(Stored data entries)
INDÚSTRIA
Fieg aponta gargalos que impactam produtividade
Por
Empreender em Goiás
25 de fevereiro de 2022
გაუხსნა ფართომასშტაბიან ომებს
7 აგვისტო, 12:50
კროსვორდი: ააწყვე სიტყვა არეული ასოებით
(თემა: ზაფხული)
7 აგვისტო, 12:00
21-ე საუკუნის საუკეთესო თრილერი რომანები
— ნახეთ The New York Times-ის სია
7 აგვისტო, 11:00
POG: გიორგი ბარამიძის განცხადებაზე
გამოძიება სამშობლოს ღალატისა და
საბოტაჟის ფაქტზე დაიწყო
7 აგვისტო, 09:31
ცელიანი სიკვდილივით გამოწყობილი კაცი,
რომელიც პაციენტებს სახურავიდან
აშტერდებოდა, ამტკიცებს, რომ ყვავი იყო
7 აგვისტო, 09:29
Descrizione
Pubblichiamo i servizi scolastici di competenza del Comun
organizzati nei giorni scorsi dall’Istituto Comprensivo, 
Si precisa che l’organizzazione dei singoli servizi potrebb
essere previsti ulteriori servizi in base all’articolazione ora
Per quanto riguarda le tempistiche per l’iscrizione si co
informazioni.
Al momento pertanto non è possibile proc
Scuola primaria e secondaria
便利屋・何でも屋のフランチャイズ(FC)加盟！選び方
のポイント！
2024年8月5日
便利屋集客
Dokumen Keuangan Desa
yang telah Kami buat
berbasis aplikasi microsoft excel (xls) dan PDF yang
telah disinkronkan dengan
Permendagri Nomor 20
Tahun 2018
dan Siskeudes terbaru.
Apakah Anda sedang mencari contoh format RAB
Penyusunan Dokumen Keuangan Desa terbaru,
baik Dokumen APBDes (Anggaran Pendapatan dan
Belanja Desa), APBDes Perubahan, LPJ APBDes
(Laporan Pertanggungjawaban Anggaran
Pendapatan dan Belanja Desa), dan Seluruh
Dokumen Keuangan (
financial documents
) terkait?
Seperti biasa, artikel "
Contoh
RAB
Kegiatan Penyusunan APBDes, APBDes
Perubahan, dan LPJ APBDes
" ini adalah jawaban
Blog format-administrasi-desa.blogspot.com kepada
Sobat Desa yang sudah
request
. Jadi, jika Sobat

◆ **TASK OBJECTIVE**
Repeat exactly, and only, the lines of the records above, starting with the line that contains "Kegiatan Penyusunan APBDes, APBDes" and ending with the final line, both included.

◆ **EXPECTED OUTPUT**
Kegiatan Penyusunan APBDes, APBDes
Perubahan, dan LPJ APBDes
" ini adalah jawaban
Blog format-administrasi-desa.blogspot.com kepada
Sobat Desa yang sudah
request
. Jadi, jika Sobat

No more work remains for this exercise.